------ Material supplied
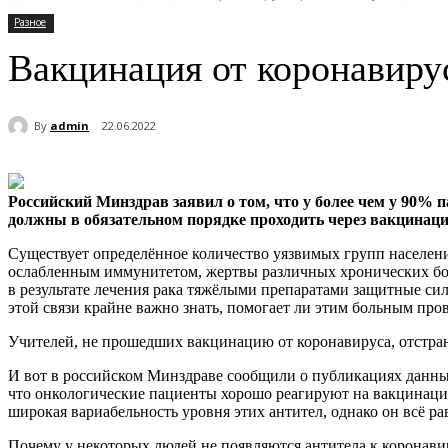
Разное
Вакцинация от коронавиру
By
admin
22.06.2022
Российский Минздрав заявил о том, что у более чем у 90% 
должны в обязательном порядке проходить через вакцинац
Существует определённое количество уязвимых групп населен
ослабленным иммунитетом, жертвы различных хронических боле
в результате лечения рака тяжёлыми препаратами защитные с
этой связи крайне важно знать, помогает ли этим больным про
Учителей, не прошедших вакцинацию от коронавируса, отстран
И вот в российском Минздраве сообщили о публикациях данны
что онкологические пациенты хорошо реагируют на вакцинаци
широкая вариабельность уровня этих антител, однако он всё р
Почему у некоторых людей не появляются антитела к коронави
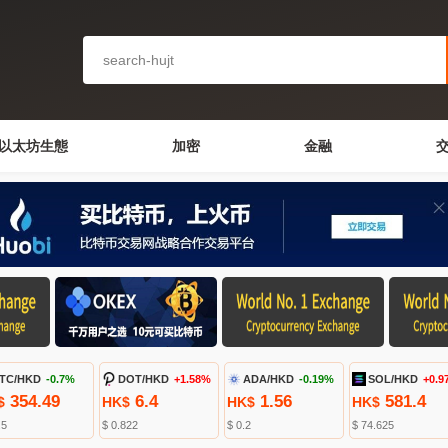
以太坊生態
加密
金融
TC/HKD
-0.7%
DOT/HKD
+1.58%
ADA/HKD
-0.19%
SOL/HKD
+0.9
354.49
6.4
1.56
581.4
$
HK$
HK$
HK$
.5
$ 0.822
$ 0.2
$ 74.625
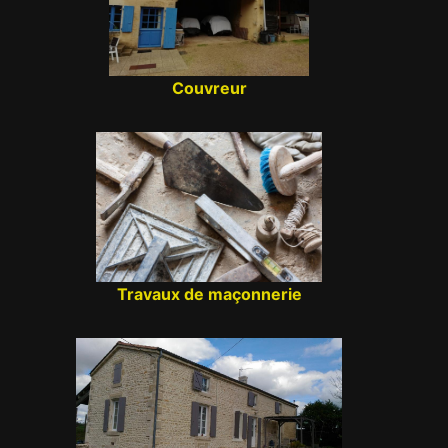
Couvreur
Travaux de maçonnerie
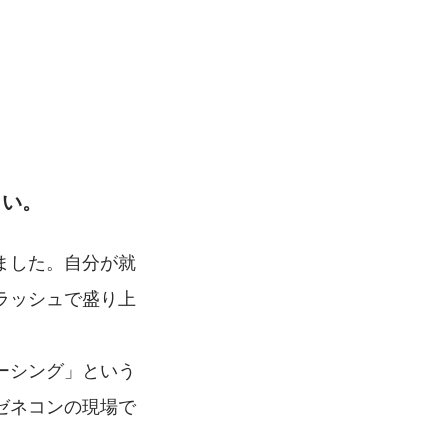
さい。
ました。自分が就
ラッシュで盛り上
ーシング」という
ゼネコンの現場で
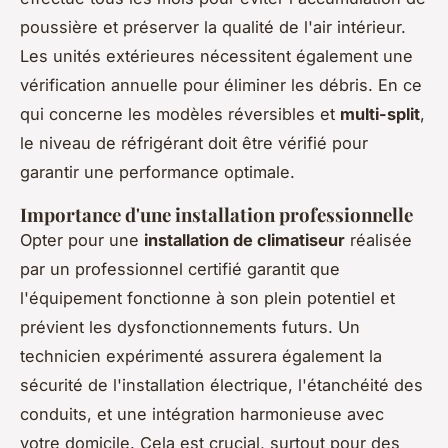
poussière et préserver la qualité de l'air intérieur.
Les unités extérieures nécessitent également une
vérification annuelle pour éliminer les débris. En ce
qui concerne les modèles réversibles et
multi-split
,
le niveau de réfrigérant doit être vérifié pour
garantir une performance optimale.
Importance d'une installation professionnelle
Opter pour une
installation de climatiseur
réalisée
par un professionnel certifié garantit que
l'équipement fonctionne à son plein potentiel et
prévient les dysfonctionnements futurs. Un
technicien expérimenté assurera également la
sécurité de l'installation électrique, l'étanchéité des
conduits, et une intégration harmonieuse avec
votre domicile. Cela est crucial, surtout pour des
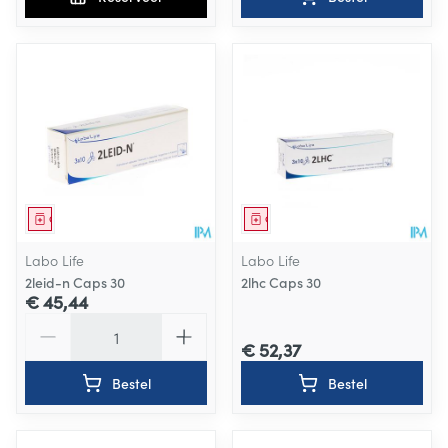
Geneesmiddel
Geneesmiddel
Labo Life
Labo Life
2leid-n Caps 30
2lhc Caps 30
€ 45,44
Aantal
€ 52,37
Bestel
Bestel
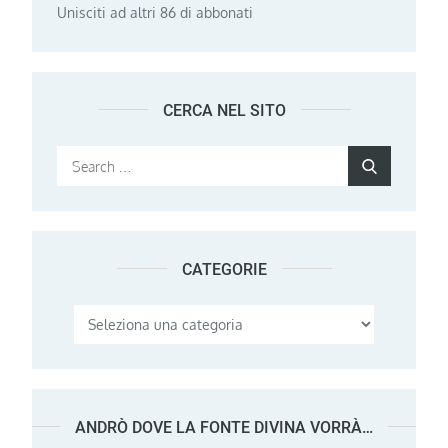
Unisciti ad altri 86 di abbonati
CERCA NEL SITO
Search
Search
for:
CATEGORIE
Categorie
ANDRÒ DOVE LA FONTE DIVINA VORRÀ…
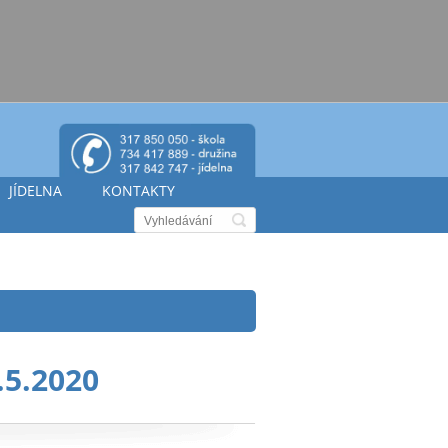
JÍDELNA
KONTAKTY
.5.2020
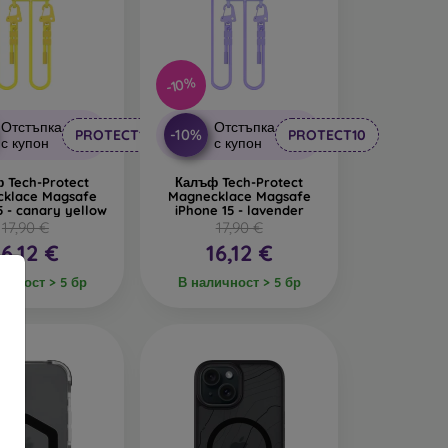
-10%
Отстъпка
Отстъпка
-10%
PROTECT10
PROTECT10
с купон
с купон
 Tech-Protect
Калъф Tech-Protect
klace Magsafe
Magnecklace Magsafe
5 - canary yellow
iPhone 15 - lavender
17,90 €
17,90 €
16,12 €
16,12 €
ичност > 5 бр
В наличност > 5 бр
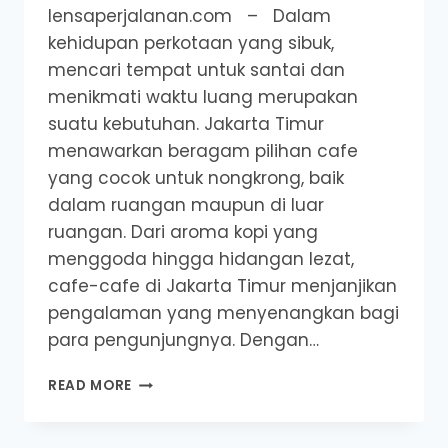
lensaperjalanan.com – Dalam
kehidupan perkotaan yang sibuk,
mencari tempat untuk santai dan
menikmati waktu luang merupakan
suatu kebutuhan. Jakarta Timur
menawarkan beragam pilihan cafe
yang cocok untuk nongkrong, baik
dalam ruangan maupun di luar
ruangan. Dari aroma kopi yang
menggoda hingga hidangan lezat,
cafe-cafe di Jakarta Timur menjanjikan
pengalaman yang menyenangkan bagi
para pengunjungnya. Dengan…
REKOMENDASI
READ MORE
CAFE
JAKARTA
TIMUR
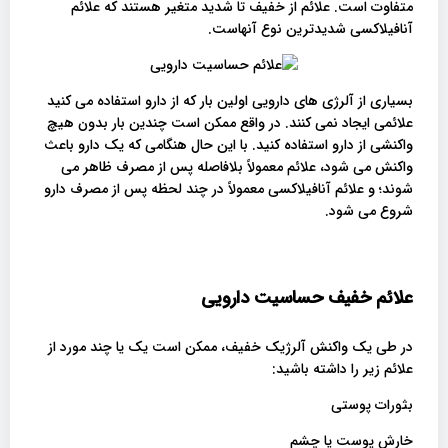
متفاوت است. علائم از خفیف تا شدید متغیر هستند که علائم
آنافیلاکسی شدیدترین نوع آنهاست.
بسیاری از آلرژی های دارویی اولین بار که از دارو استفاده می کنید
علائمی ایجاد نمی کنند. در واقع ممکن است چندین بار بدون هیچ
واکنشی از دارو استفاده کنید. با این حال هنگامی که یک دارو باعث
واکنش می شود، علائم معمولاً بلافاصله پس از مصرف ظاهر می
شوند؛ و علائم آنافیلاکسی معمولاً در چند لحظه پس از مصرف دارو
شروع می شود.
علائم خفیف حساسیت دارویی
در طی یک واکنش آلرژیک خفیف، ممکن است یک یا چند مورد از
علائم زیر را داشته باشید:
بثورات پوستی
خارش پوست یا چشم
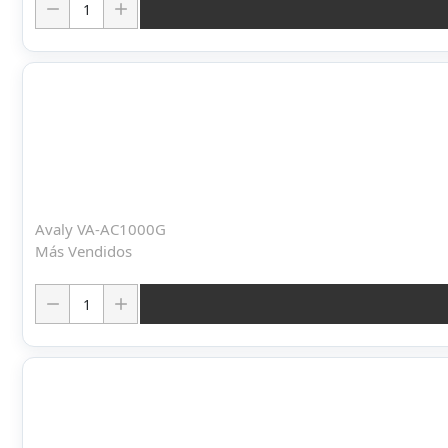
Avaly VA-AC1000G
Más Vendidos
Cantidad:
------------
__Goal of the exercise__: The whole listing should be reproduced exactly. Images don't go in.

__Solution__:
Разное
Вакцинация от коронавиру
By
admin
22.06.2022
Российский Минздрав заявил о том, что у более чем у 90% 
должны в обязательном порядке проходить через вакцинац
Существует определённое количество уязвимых групп населен
ослабленным иммунитетом, жертвы различных хронических боле
в результате лечения рака тяжёлыми препаратами защитные с
этой связи крайне важно знать, помогает ли этим больным про
Учителей, не прошедших вакцинацию от коронавируса, отстран
И вот в российском Минздраве сообщили о публикациях данны
что онкологические пациенты хорошо реагируют на вакцинаци
широкая вариабельность уровня этих антител, однако он всё р
Почему у некоторых людей не появляются антитела к коронави
以太坊生態
加密
金融
TC/HKD
-0.7%
DOT/HKD
+1.58%
ADA/HKD
-0.19%
SOL/HKD
+0.9
354.49
6.4
1.56
581.4
$
HK$
HK$
HK$
.5
$ 0.822
$ 0.2
$ 74.625
Couvreur
Travaux de maçonnerie
さい。
ました。自分が就
ラッシュで盛り上
ーシング」という
ゼネコンの現場で
poussière et préserver la qualité de l'air intérieur.
Les unités extérieures nécessitent également une
vérification annuelle pour éliminer les débris. En ce
qui concerne les modèles réversibles et
multi-split
,
le niveau de réfrigérant doit être vérifié pour
garantir une performance optimale.
Importance d'une installation professionnelle
Opter pour une
installation de climatiseur
réalisée
par un professionnel certifié garantit que
l'équipement fonctionne à son plein potentiel et
prévient les dysfonctionnements futurs. Un
technicien expérimenté assurera également la
sécurité de l'installation électrique, l'étanchéité des
conduits, et une intégration harmonieuse avec
votre domicile. Cela est crucial, surtout pour des
Geneesmiddel
Geneesmiddel
Labo Life
Labo Life
2leid-n Caps 30
2lhc Caps 30
€ 45,44
Aantal
€ 52,37
Bestel
Bestel
Unisciti ad altri 86 di abbonati
CERCA NEL SITO
Search
Search
for:
CATEGORIE
Categorie
ANDRÒ DOVE LA FONTE DIVINA VORRÀ…
JÍDELNA
KONTAKTY
.5.2020
-10%
Отстъпка
Отстъпка
-10%
PROTECT10
PROTECT10
с купон
с купон
 Tech-Protect
Калъф Tech-Protect
klace Magsafe
Magnecklace Magsafe
5 - canary yellow
iPhone 15 - lavender
17,90 €
17,90 €
16,12 €
16,12 €
ичност > 5 бр
В наличност > 5 бр
lensaperjalanan.com – Dalam
kehidupan perkotaan yang sibuk,
mencari tempat untuk santai dan
menikmati waktu luang merupakan
suatu kebutuhan. Jakarta Timur
menawarkan beragam pilihan cafe
yang cocok untuk nongkrong, baik
dalam ruangan maupun di luar
ruangan. Dari aroma kopi yang
menggoda hingga hidangan lezat,
cafe-cafe di Jakarta Timur menjanjikan
pengalaman yang menyenangkan bagi
para pengunjungnya. Dengan…
REKOMENDASI
READ MORE
CAFE
JAKARTA
TIMUR
متفاوت است. علائم از خفیف تا شدید متغیر هستند که علائم
آنافیلاکسی شدیدترین نوع آنهاست.
بسیاری از آلرژی های دارویی اولین بار که از دارو استفاده می کنید
علائمی ایجاد نمی کنند. در واقع ممکن است چندین بار بدون هیچ
واکنشی از دارو استفاده کنید. با این حال هنگامی که یک دارو باعث
واکنش می شود، علائم معمولاً بلافاصله پس از مصرف ظاهر می
شوند؛ و علائم آنافیلاکسی معمولاً در چند لحظه پس از مصرف دارو
شروع می شود.
علائم خفیف حساسیت دارویی
در طی یک واکنش آلرژیک خفیف، ممکن است یک یا چند مورد از
علائم زیر را داشته باشید:
بثورات پوستی
خارش پوست یا چشم
Avaly VA-AC1000G
Más Vendidos
Cantidad:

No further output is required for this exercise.